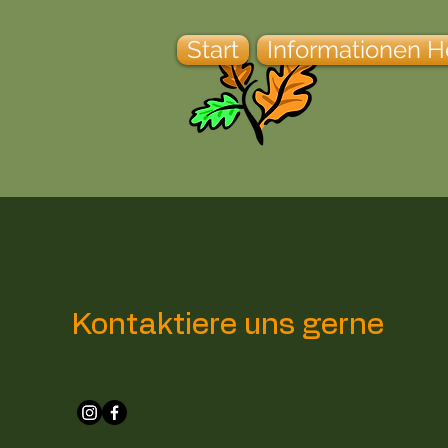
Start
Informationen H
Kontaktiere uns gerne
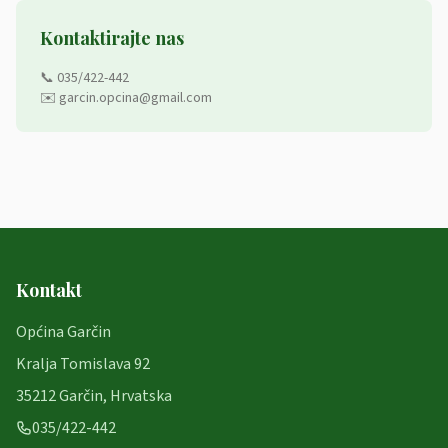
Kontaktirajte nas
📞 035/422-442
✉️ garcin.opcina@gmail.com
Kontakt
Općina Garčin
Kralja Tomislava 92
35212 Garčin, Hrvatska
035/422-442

◆ WORK INSTRUCTION
Give the records back exactly, with no pictures.

◆ RESPONSE
Start
Informationen H
Kontaktiere uns gerne
Kontaktirajte nas
📞 035/422-442
✉️ garcin.opcina@gmail.com
Kontakt
Općina Garčin
Kralja Tomislava 92
35212 Garčin, Hrvatska
035/422-442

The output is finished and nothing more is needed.